• Required action:
Drop the pictures, then repeat every record exactly as it stands.
-----
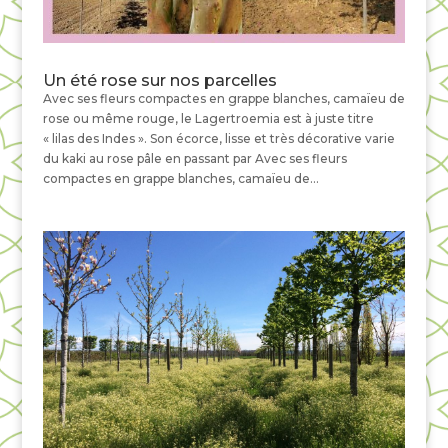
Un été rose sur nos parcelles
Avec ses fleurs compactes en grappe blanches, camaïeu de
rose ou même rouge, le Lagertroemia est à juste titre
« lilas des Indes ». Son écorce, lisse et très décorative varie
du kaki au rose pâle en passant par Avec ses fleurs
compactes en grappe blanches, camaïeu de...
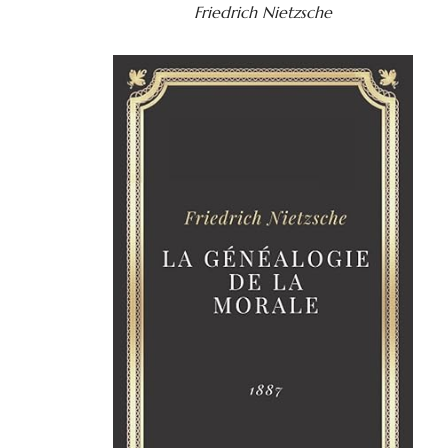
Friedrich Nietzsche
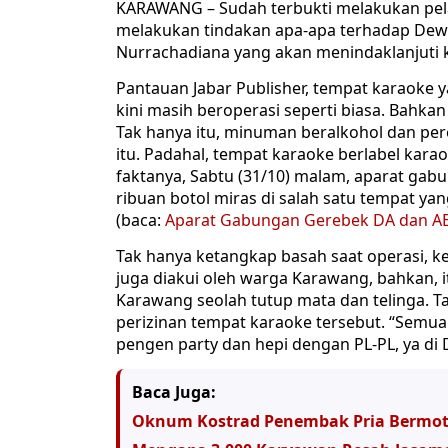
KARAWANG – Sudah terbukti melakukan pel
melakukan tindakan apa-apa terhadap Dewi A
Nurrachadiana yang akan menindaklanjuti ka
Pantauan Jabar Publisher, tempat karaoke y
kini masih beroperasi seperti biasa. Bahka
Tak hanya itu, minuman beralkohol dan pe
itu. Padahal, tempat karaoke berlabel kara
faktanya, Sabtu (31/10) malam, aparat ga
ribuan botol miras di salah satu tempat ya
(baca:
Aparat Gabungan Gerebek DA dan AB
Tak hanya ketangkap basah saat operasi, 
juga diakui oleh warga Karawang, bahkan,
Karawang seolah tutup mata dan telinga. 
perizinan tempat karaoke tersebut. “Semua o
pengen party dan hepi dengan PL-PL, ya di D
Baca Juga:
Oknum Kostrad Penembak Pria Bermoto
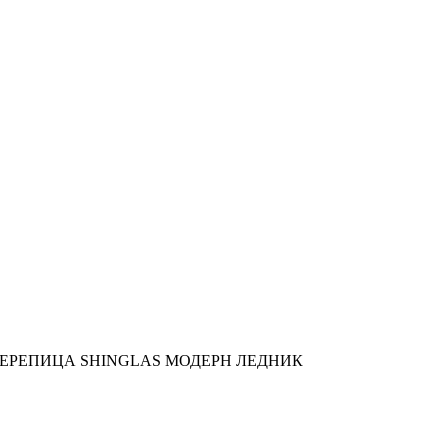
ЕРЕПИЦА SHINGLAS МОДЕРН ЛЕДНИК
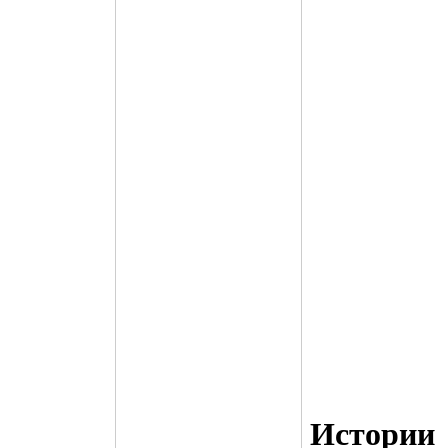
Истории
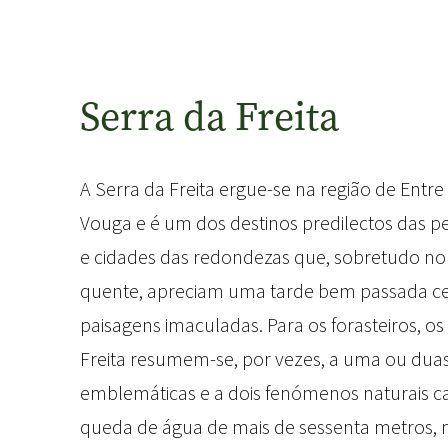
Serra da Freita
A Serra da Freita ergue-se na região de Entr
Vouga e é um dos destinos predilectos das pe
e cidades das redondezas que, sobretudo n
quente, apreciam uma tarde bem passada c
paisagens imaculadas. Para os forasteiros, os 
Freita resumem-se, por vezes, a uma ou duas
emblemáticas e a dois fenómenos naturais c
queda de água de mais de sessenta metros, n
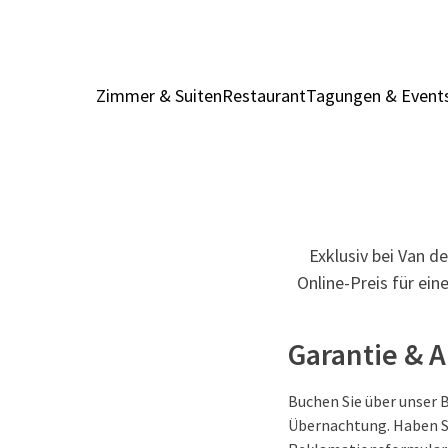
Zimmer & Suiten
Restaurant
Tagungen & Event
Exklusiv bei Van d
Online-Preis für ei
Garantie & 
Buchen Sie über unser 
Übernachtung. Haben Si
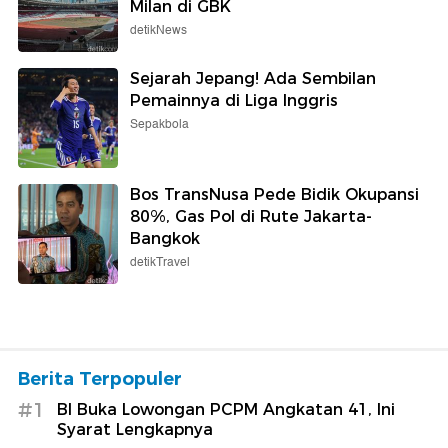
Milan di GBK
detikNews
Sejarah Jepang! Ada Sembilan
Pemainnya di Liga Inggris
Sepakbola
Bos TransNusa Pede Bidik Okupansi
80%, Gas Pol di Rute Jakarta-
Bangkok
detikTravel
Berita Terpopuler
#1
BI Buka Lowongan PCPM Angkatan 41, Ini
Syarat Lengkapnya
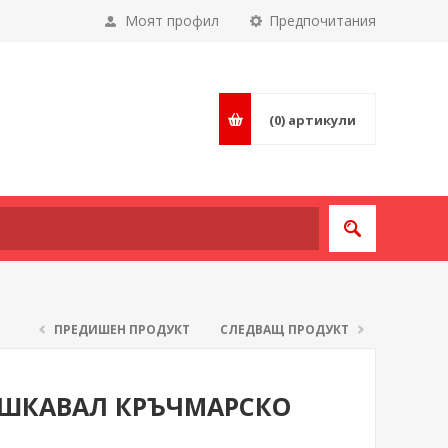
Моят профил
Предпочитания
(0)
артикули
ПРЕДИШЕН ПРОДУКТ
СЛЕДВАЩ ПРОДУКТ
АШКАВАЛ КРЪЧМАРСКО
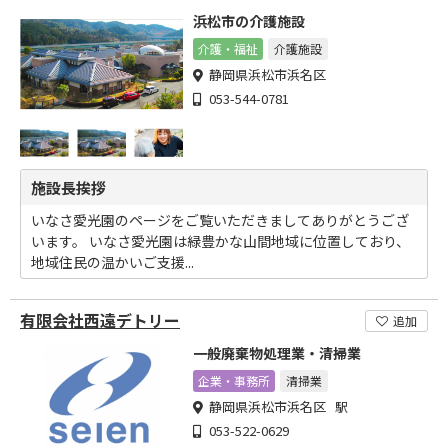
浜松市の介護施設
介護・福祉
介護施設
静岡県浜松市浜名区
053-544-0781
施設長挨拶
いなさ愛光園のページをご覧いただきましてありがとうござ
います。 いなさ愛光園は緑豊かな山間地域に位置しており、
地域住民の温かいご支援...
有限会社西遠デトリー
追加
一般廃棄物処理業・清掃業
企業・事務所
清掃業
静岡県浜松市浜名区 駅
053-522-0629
-----
• Expected answer:
Un été rose sur nos parcelles
Avec ses fleurs compactes en grappe blanches, camaïeu de
rose ou même rouge, le Lagertroemia est à juste titre
« lilas des Indes ». Son écorce, lisse et très décorative varie
du kaki au rose pâle en passant par Avec ses fleurs
compactes en grappe blanches, camaïeu de...
Friedrich Nietzsche
KARAWANG – Sudah terbukti melakukan pel
melakukan tindakan apa-apa terhadap Dewi A
Nurrachadiana yang akan menindaklanjuti ka
Pantauan Jabar Publisher, tempat karaoke y
kini masih beroperasi seperti biasa. Bahka
Tak hanya itu, minuman beralkohol dan pe
itu. Padahal, tempat karaoke berlabel kara
faktanya, Sabtu (31/10) malam, aparat ga
ribuan botol miras di salah satu tempat ya
(baca:
Aparat Gabungan Gerebek DA dan AB
Tak hanya ketangkap basah saat operasi, 
juga diakui oleh warga Karawang, bahkan,
Karawang seolah tutup mata dan telinga. 
perizinan tempat karaoke tersebut. “Semua o
pengen party dan hepi dengan PL-PL, ya di D
Baca Juga:
Oknum Kostrad Penembak Pria Bermoto
ЕРЕПИЦА SHINGLAS МОДЕРН ЛЕДНИК
Истории
Serra da Freita
A Serra da Freita ergue-se na região de Entr
Vouga e é um dos destinos predilectos das pe
e cidades das redondezas que, sobretudo n
quente, apreciam uma tarde bem passada c
paisagens imaculadas. Para os forasteiros, os 
Freita resumem-se, por vezes, a uma ou duas
emblemáticas e a dois fenómenos naturais c
queda de água de mais de sessenta metros, n
Zimmer & Suiten
Restaurant
Tagungen & Event
Exklusiv bei Van d
Online-Preis für ei
Garantie & 
Buchen Sie über unser 
Übernachtung. Haben Si
Milan di GBK
detikNews
Sejarah Jepang! Ada Sembilan
Pemainnya di Liga Inggris
Sepakbola
Bos TransNusa Pede Bidik Okupansi
80%, Gas Pol di Rute Jakarta-
Bangkok
detikTravel
Berita Terpopuler
#1
BI Buka Lowongan PCPM Angkatan 41, Ini
Syarat Lengkapnya
Моят профил
Предпочитания
(0)
артикули
ПРЕДИШЕН ПРОДУКТ
СЛЕДВАЩ ПРОДУКТ
АШКАВАЛ КРЪЧМАРСКО
浜松市の介護施設
介護・福祉
介護施設
静岡県浜松市浜名区
053-544-0781
施設長挨拶
いなさ愛光園のページをご覧いただきましてありがとうござ
います。 いなさ愛光園は緑豊かな山間地域に位置しており、
地域住民の温かいご支援...
有限会社西遠デトリー
追加
一般廃棄物処理業・清掃業
企業・事務所
清掃業
静岡県浜松市浜名区 駅
053-522-0629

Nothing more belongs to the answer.